Щёлкнули, стянув куму руки, наручники. Тот подмигнул — не дрейфь, мол, парень — и вышел. Я, будто в прорубь ухнул, душа скукожилась и заледенела. Думал, я подготовился, случалось и мне выводить людей из этой камеры, знал, как это происходит. Ни черта я не знал! К тому, что это будет настолько буднично — руки за спину, и марш помирать! — наверное, не подготовишься. Возможно, меня ожидает самое важное событие в жизни, а этим вокруг, наплевать; у них свои проблемы. Останется лес, останется Посёлок, друзья и враги тоже останутся, а меня не будет. Не то, чтобы страшно, а, как-то… неправильно.

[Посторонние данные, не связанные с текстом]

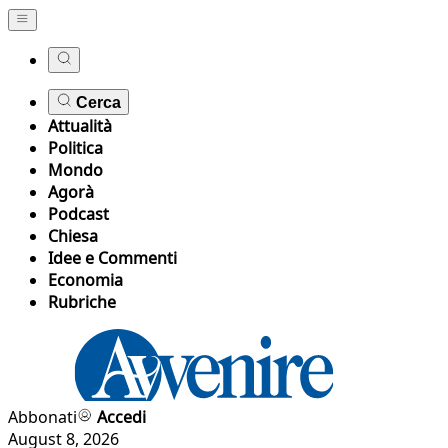
Cerca
Attualità
Politica
Mondo
Agorà
Podcast
Chiesa
Idee e Commenti
Economia
Rubriche
Abbonati
Accedi
August 8, 2026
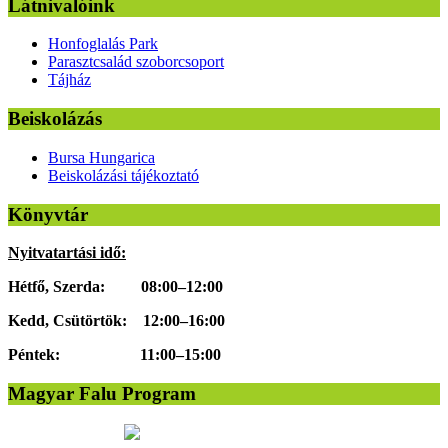
Látnivalóink
Honfoglalás Park
Parasztcsalád szoborcsoport
Tájház
Beiskolázás
Bursa Hungarica
Beiskolázási tájékoztató
Könyvtár
Nyitvatartási idő:
Hétfő, Szerda: 08:00–12:00
Kedd, Csütörtök: 12:00–16:00
Péntek: 11:00–15:00
Magyar Falu Program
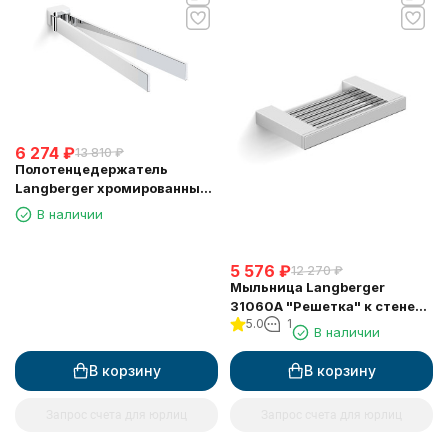
6 274
₽
13 810
₽
Полотенцедержатель
Langberger хромированный
к стене двойной поворотный
В наличии
11308A
5 576
₽
12 270
₽
Мыльница Langberger
31060A "Решетка" к стене
5.0
1
хромированная
В наличии
В корзину
В корзину
Запрос счета для юрлиц
Запрос счета для юрлиц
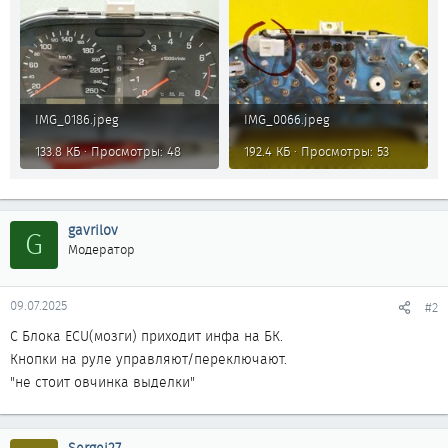
IMG_0186.jpeg
IMG_0066.jpeg
133.8 КБ · Просмотры: 48
192.4 КБ · Просмотры: 53
gavrilov
G
Модератор
09.07.2025
#2
С Блока ECU(мозги) приходит инфа на БК.
Кнопки на руле управляют/переключают.
"не стоит овчинка выделки"
Sergei27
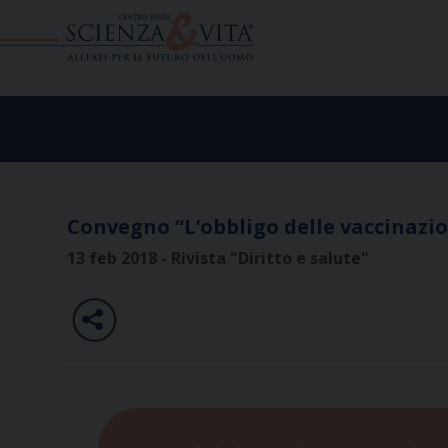
Skip
to
content
Convegno “L’obbligo delle vaccinazion
13 feb 2018 - Rivista "Diritto e salute"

Если неправильно, значит, и не должно этого случиться! Мало ли, чего им захотелось, а без приговора вешать не положено! Ни при какой власти. А приговора-то и не было! Меня даже не судили, допросили для порядка, и всё! Сейчас захлопнется дверь, клацнет замок, а я буду, заглушая движением страх, метаться по камере. Пять шагов в одну сторону, разворот, и пять в другую. А потом всю жизнь, сколько её ни останется, я буду стараться этот страх забыть. Пусть так, я согласен!

Тяжко заскрипели половицы. Донёсся звук удаляющихся шагов. Точно, уходят! Облегчение, от которого, почему-то, стыдно, и хочется сходить в туалет.

— Руки за спину, Первов, и не вздумай дурить! — громко сказал Мухомор, а когда он сковывал мне запястья, прошептал: — Ты, Олежка, на меня не обижайся. Так-то ты нормальный, просто жизнь злая, — и, громче: — Выходи, чего мешкаешь? — И совсем громко: — Иди, иди, не задерживайся!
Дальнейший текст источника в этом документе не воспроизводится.